- First leader: Hasen Qojahmetov
- Last leader: Amanjol Nalibaev
- Founded: 31 May 1990; 36 years ago
- Dissolved: 11 October 1992; 33 years ago
- Merged into: AQAQ
- Headquarters: Alma-Ata
- Ideology: Nationalism Parliamentarism

= Jeltoqsan National Democratic Party =

The Jeltoqsan National Democratic Party was an unregistered political party in Kazakhstan. The party was founded on 31 May 1990 by a group of victims of the Jeltoqsan protests that took place in 1986. Its first leader was Hasen Qojahmetov, who was Kazakh nationalist, composer, former political prisoner and the Jeltoqsan protest participant. The main purpose of the party was to free the remaining Jeltoqsan victims from prison, form an independent Kazakhstan, and create a multi-party parliamentary system in the country.

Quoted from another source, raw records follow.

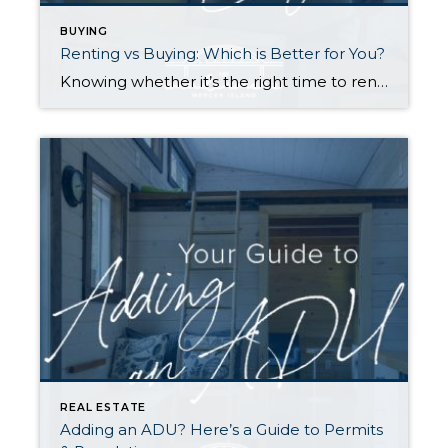
BUYING
Renting vs Buying: Which is Better for You?
Knowing whether it’s the right time to rent or buy depends on your buying power, what you’re looking for in a home, your local market conditions, your plans for you and your household, and the responsibilities you’re prepared to take on at your residence. Renting gives you greater flexibility to relocate, fewer home maintenance responsibilities, […]
REAL ESTATE
Adding an ADU? Here’s a Guide to Permits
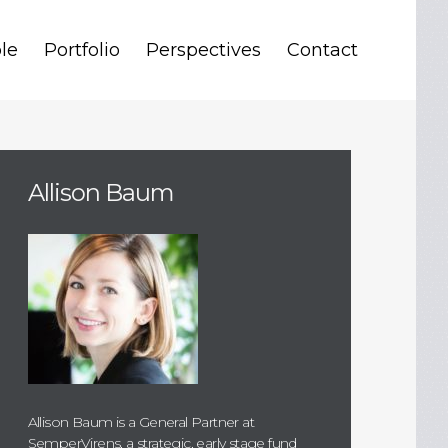
le
Portfolio
Perspectives
Contact
Allison Baum
Allison Baum is a General Partner at
SemperVirens, a strategic, early stage fund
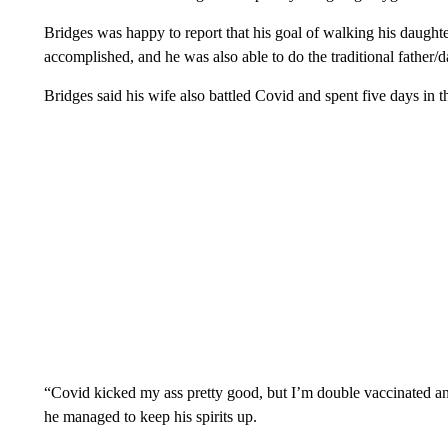
Bridges was happy to report that his goal of walking his daught
accomplished, and he was also able to do the traditional father/
Bridges said his wife also battled Covid and spent five days in th
“Covid kicked my ass pretty good, but I’m double vaccinated an
he managed to keep his spirits up.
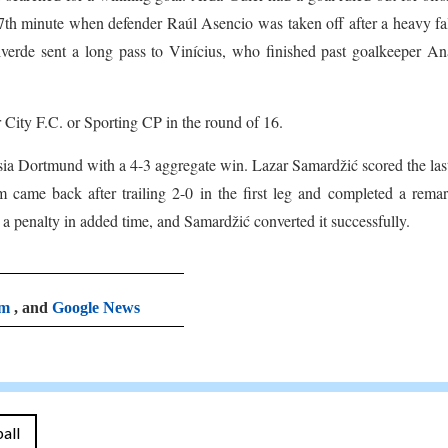
 77th minute when defender Raúl Asencio was taken off after a heavy fa
verde sent a long pass to Vinícius, who finished past goalkeeper An
City F.C. or Sporting CP in the round of 16.
ia Dortmund with a 4-3 aggregate win. Lazar Samardžić scored the las
m came back after trailing 2-0 in the first leg and completed a rema
 penalty in added time, and Samardžić converted it successfully.
am
, and
Google News
all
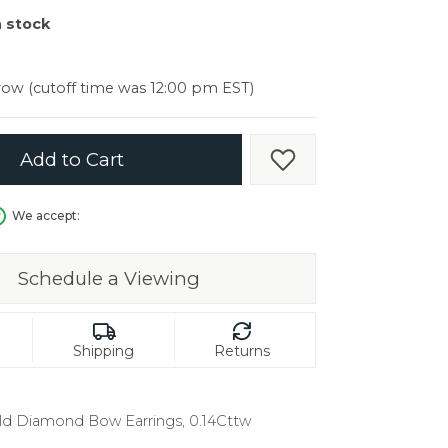
er $5000
n stock
er $5000
ow (cutoff time was 12:00 pm EST)
Add to Cart
Add to Wish List
We accept:
Schedule a Viewing
Shipping
Returns
ld Diamond Bow Earrings, 0.14Cttw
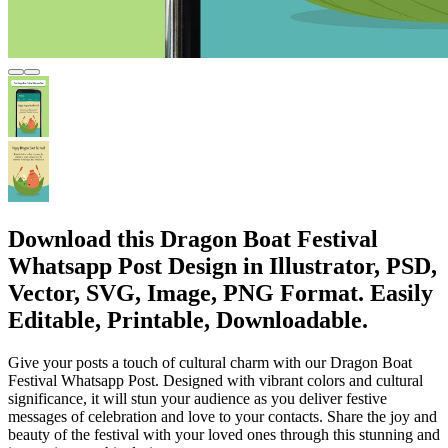
Download this Dragon Boat Festival
Whatsapp Post Design in Illustrator, PSD,
Vector, SVG, Image, PNG Format. Easily
Editable, Printable, Downloadable.
Give your posts a touch of cultural charm with our Dragon Boat
Festival Whatsapp Post. Designed with vibrant colors and cultural
significance, it will stun your audience as you deliver festive
messages of celebration and love to your contacts. Share the joy and
beauty of the festival with your loved ones through this stunning and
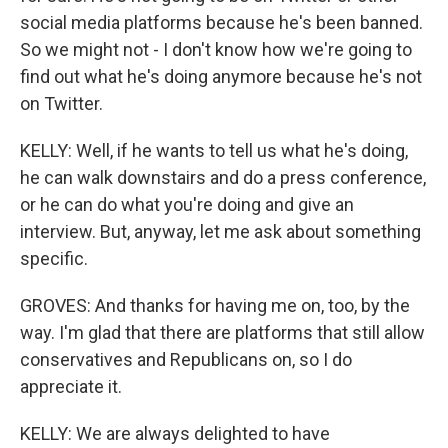
social media platforms because he's been banned.
So we might not - I don't know how we're going to
find out what he's doing anymore because he's not
on Twitter.
KELLY: Well, if he wants to tell us what he's doing,
he can walk downstairs and do a press conference,
or he can do what you're doing and give an
interview. But, anyway, let me ask about something
specific.
GROVES: And thanks for having me on, too, by the
way. I'm glad that there are platforms that still allow
conservatives and Republicans on, so I do
appreciate it.
KELLY: We are always delighted to have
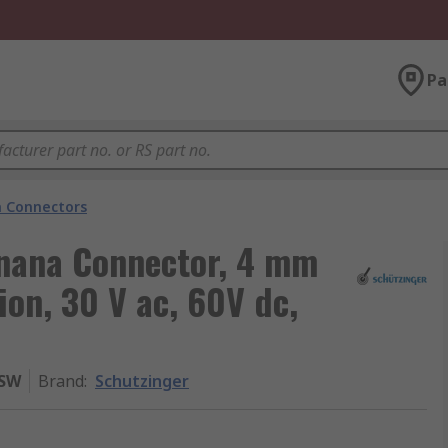
Pa
 Connectors
nana Connector, 4 mm
ion, 30 V ac, 60V dc,
 SW
Brand
:
Schutzinger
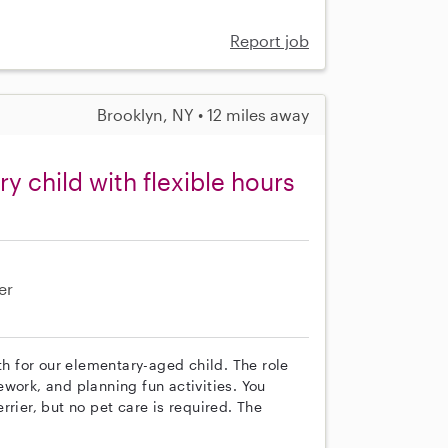
Report job
Brooklyn, NY • 12 miles away
 child with flexible hours
er
th for our elementary-aged child. The role
work, and planning fun activities. You
rier, but no pet care is required. The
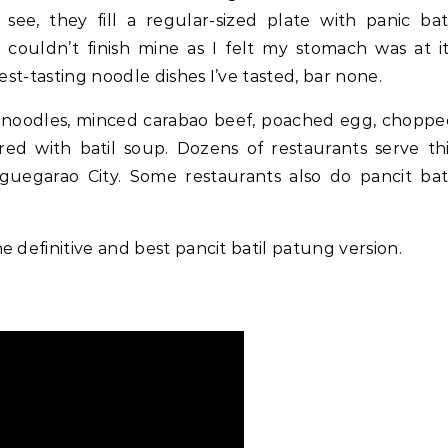
see, they fill a regular-sized plate with panic bat
I couldn’t finish mine as I felt my stomach was at i
est-tasting noodle dishes I’ve tasted, bar none.
ki noodles, minced carabao beef, poached egg, chopp
aired with batil soup. Dozens of restaurants serve th
guegarao City. Some restaurants also do pancit bat
he definitive and best pancit batil patung version.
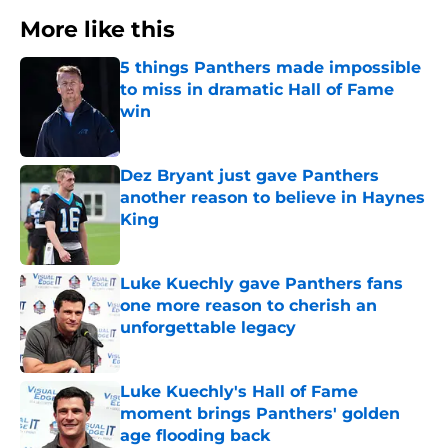
More like this
5 things Panthers made impossible
to miss in dramatic Hall of Fame
win
Published by on Invalid Date
Dez Bryant just gave Panthers
another reason to believe in Haynes
King
Published by on Invalid Date
Luke Kuechly gave Panthers fans
one more reason to cherish an
unforgettable legacy
Published by on Invalid Date
Luke Kuechly's Hall of Fame
moment brings Panthers' golden
age flooding back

The Jeltoqsan party attempted to nominate its leader Qojahmetov as candidate for the 1991 Kazakh presidential election, however, the party could not collect 100,000 signatures to participate. The Jeltoqsan party claimed that had gathered well over the required signatures to do so and that the Internal Affair Troops attacked the party's facilities and stole around 30,000 signatures as well as the money, making it impossible to field the election.

Starting from May 1992, the Jeltoqsan and the Azat parties along with other opposition groups, held protests in front of the Parliament building in Alma-Ata. The opposition groups demanded the resignation of the government and for the snap parliamentary elections to be held. In the late of that month, Jeltoqsan leader, Qojahmetov, was detained by police and was placed under an administrative arrest. President Nursultan Nazarbayev, in response, demanded an end to the protests and asked the Supreme Soviet to ban anti-government, unregistered political parties. On the morning of 18 June, the riot police moved in and cleared the protester's tent camps. The Interior Ministry claimed that the protests were illegal because the city's authorities did not grant permission for demonstrations to be held in front of the Parliament building. That same year, Amanjol Nalibaev became the leader of the Jeltoqsan party.

On 11 October 1992, the party merged with the Azat Civil Movement of Kazakhstan (AQAQ) that formed the Azat Republican Party of Kazakhstan (AQRP) at the congress due to split that occurred in the AQAQ itself which prompted a need to create a unifying opposition force However, the AQRP became split once again on 20 November 1992 with the Jeltoqsan party being under the AQAQ.